- Location: Barnes County, North Dakota, USA
- Nearest city: Valley City, North Dakota
- Coordinates: 46°55′5.9555″N 98°7′52.2120″W﻿ / ﻿46.918320972°N 98.131170000°W
- Area: 2,077 acres (8.41 km^{2})
- Established: 1930s
- Governing body: U.S. Fish and Wildlife Service

= Hobart Lake National Wildlife Refuge =

Easement Refuge in Barnes County, North Dakota

Hobart Lake National Wildlife Refuge is a 2077 acre Easement Refuge located in Barnes County, North Dakota five miles (8 km) west of Valley City.

The refuge was established by Executive Orders during the Franklin D. Roosevelt administration and was set aside as "a refuge and breeding grounds for migratory birds and other wildlife". The refuge is maintained by the Valley City Wetland Management District and is a part of the Arrowwood National Wildlife Refuge Complex.

The refuge is a migration stopover for waterfowl.
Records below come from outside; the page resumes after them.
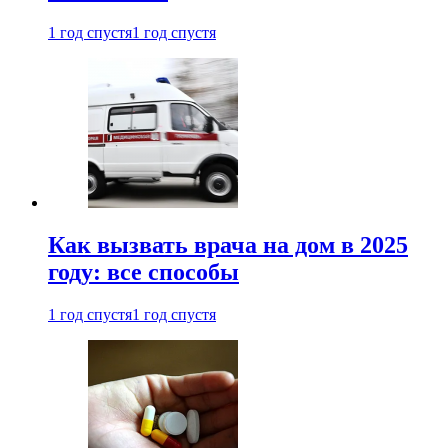
1 год спустя
1 год спустя
Как вызвать врача на дом в 2025
году: все способы
1 год спустя
1 год спустя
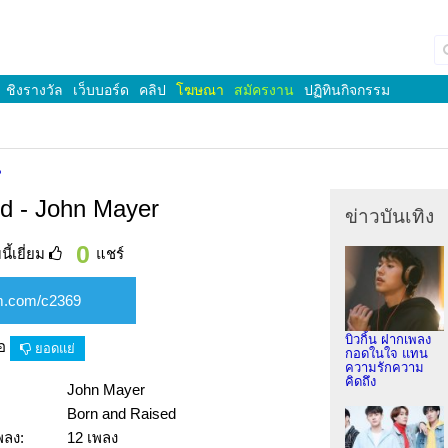
ชิงรางวัล
เว็บบอร์ด
คลิป
โฆษณา
สมัครงาน
ปฏิทินกิจกรรม
น
ed - John Mayer
ข่าวบันเทิง
0
ี้เยี่ยม
แชร์
บิวกิ้น ฝากเพลง
ือ
ยอดแย่
กอดในใจ แทน
ความรักความ
คิดถึง
John Mayer
Born and Raised
พลง:
12 เพลง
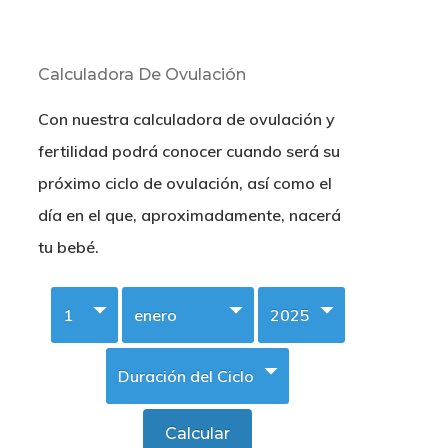
Calculadora De Ovulación
Con nuestra calculadora de ovulación y
fertilidad podrá conocer cuando será su
próximo ciclo de ovulación, así como el
día en el que, aproximadamente, nacerá
tu bebé.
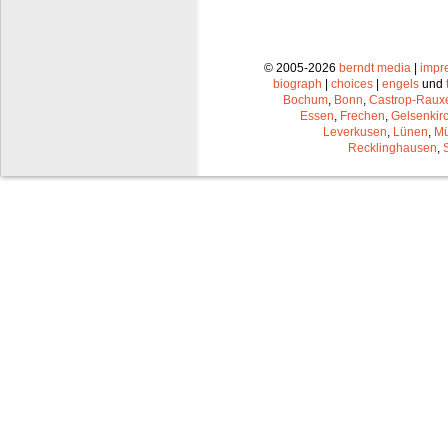
© 2005-2026
berndt media
|
impr
biograph
|
choices
|
engels
und
Bochum
,
Bonn
,
Castrop-Raux
Essen
,
Frechen
,
Gelsenkir
Leverkusen
,
Lünen
,
Mü
Recklinghausen
,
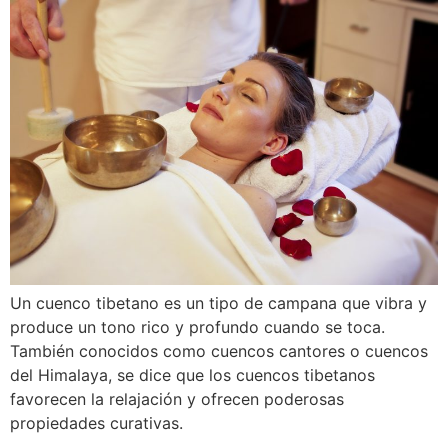
Un cuenco tibetano es un tipo de campana que vibra y
produce un tono rico y profundo cuando se toca.
También conocidos como cuencos cantores o cuencos
del Himalaya, se dice que los cuencos tibetanos
favorecen la relajación y ofrecen poderosas
propiedades curativas.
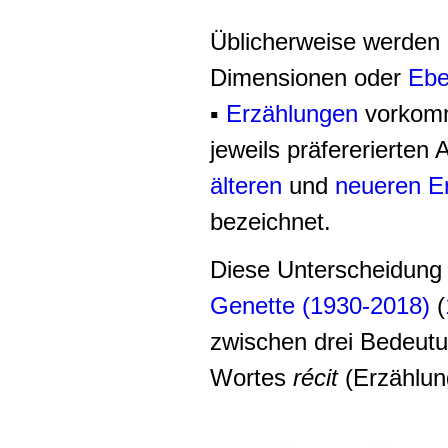
Üblicherweise werden 
Dimensionen oder
Eb
▪
Erzählungen
vorkomm
jeweils präfererierten 
älteren
und
neueren Er
bezeichnet.
Diese Unterscheidung g
Genette (1930-2018)
(
zwischen drei Bedeut
Wortes
récit
(Erzählung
In addition, tundra swans frequently use the refuge during spring and fall migrations. Much of the refuge lands are cultivated by the owner; however, some waterfowl nesting and brood rearing takes place on portions of the refuge. There are some limited opportunities for wildlife observation and photography from public roads around the refuge.